Maag Library brings awareness to censorship and banned books

Maag Library highlights commonly banned books. Photo by Viktoria Paliakovich / The Jambar

By Jessica Stamp

Youngstown State University’s Maag Library is bringing awareness on banned books and censorship from Sept. 19-23 with Banned Books Week. 

According to the American Library Association, a ban or challenge is the removal of that material or an attempt to remove or restrict materials based upon the objections of a person or group. 

“In Oklahoma, a bill introduced in the State Senate that would prohibit public school libraries from keeping books on hand that focus on sexual activity, sexual identity or gender identity,” an article by the New York Times said.   

PEN America stated on its website, “state legislators are introducing — and in some cases passing — educational gag orders to censor teachers, proposals to track and monitor teachers, and mechanisms to facilitate book banning in school districts,” 

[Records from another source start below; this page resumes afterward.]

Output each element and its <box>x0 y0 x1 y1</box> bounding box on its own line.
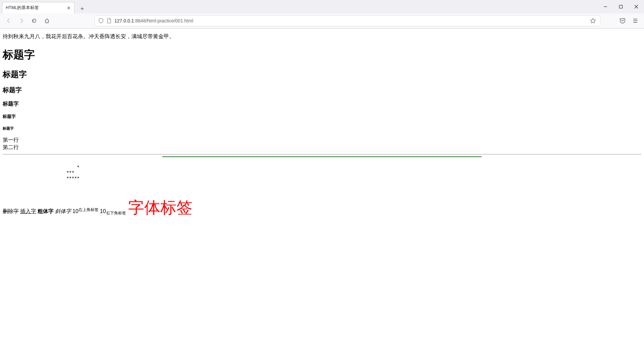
horizontal-rule-green <box>162 156 482 157</box>
horizontal-rule-default <box>3 154 641 154</box>
close-tab-icon[interactable]: ✕ <box>67 5 71 11</box>
subscript-text: 右下角标签 <box>106 211 126 215</box>
shield-icon <box>98 18 104 23</box>
page-content: 待到秋来九月八，我花开后百花杀。冲天香阵透长安，满城尽带黄金甲。 标题字 标题字… <box>0 28 644 219</box>
url-text: 127.0.0.1:8848/html-practice/001.html <box>114 18 587 23</box>
two-line-paragraph: 第一行 第二行 <box>3 136 641 151</box>
close-window-button[interactable] <box>629 0 644 13</box>
sub-base: 10右下角标签 <box>100 208 126 216</box>
italic-text: 斜体字 <box>55 208 71 215</box>
styled-text-line: 删除字 插入字 粗体字 斜体字 10右上角标签 10右下角标签 字体标签 <box>3 200 641 216</box>
url-host: 127.0.0.1 <box>114 18 134 23</box>
toolbar: 127.0.0.1:8848/html-practice/001.html <box>0 13 644 28</box>
pocket-icon[interactable] <box>617 15 628 26</box>
url-rest: :8848/html-practice/001.html <box>134 18 193 23</box>
maximize-button[interactable] <box>613 0 629 13</box>
forward-button[interactable] <box>16 15 27 26</box>
heading-5: 标题字 <box>3 114 641 120</box>
heading-3: 标题字 <box>3 86 641 94</box>
sup-base: 10右上角标签 <box>72 207 99 214</box>
bookmark-star-icon[interactable] <box>589 17 597 24</box>
new-tab-button[interactable]: ＋ <box>77 3 87 13</box>
page-icon <box>106 18 112 23</box>
pre-star-pyramid: ********* <box>66 159 641 186</box>
superscript-text: 右上角标签 <box>78 207 99 212</box>
heading-4: 标题字 <box>3 100 641 108</box>
pre-row-3: ***** <box>66 176 79 181</box>
back-button[interactable] <box>3 15 14 26</box>
heading-2: 标题字 <box>3 69 641 80</box>
pre-row-2: *** <box>66 170 74 175</box>
home-button[interactable] <box>42 15 52 26</box>
tab-title: HTML的基本标签 <box>6 5 39 11</box>
poem-text: 待到秋来九月八，我花开后百花杀。冲天香阵透长安，满城尽带黄金甲。 <box>3 33 641 40</box>
inserted-text: 插入字 <box>20 208 36 215</box>
app-menu-icon[interactable] <box>630 15 641 26</box>
pre-row-1: * <box>77 164 79 169</box>
heading-1: 标题字 <box>3 48 641 62</box>
window-controls <box>598 0 644 13</box>
tab-strip: HTML的基本标签 ✕ ＋ <box>0 0 644 13</box>
line-2: 第二行 <box>3 144 19 150</box>
reload-button[interactable] <box>29 15 40 26</box>
line-1: 第一行 <box>3 137 19 143</box>
url-bar[interactable]: 127.0.0.1:8848/html-practice/001.html <box>95 15 600 26</box>
toolbar-right <box>617 15 641 26</box>
font-tag-text: 字体标签 <box>128 200 193 216</box>
browser-chrome: HTML的基本标签 ✕ ＋ <box>0 0 644 28</box>
active-tab[interactable]: HTML的基本标签 ✕ <box>2 2 74 13</box>
minimize-button[interactable] <box>598 0 613 13</box>
deleted-text: 删除字 <box>3 208 19 215</box>
svg-rect-1 <box>620 5 623 8</box>
bold-text: 粗体字 <box>38 208 54 215</box>
heading-6: 标题字 <box>3 126 641 131</box>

The library will display some of the most commonly banned books of this year while also having events like guessing the banned book, located on the main floor. 

To challenge students on their knowledge, banned-book bingo cards will be available to see how many banned books students have read. The banned-book bingo cards are located at the front desk and students who get a bingo can enter their name into a drawing to win a prize. 

Colleen Duchon, reference librarian for health and human services, wants students to be aware of what is happening to censored books and its effect on libraries. 

“It’s just to bring to light the aspect of censorship and libraries and making sure that people are aware of the challenges and essentially trying to take away collection in … any library that’s out there,” Duchon said. “There has been a large increase in banned books challenges that are going on nationally.” 

Duchon said it is important to support libraries so they can continue to share stories and ideas  people can benefit from. 

“Everybody has a story and everybody should be able to read that story and to see themselves in the world,” Duchon said. “You take that away, you’re not taking away that person, you’re just taking away their validity and you’re taking away their feeling of being present in literature.” 

Duchon said she likes to describe banned books by comparing them to a restaurant and if there is an item on the menu an individual doesn’t like, that individual can’t tell the restaurant not to serve it anymore. The individual can either not go to that particular restaurant anymore or choose a different item on the menu. 

“You can’t completely take away what other people want just because you don’t like it. It’s not your responsibility to control a collection for the rest of the community just because you feel like it’s inappropriate,” Duchon said.

Duchon said she encourages students to get involved with their library and to let those in the community know the library is constantly promoting freedom of information.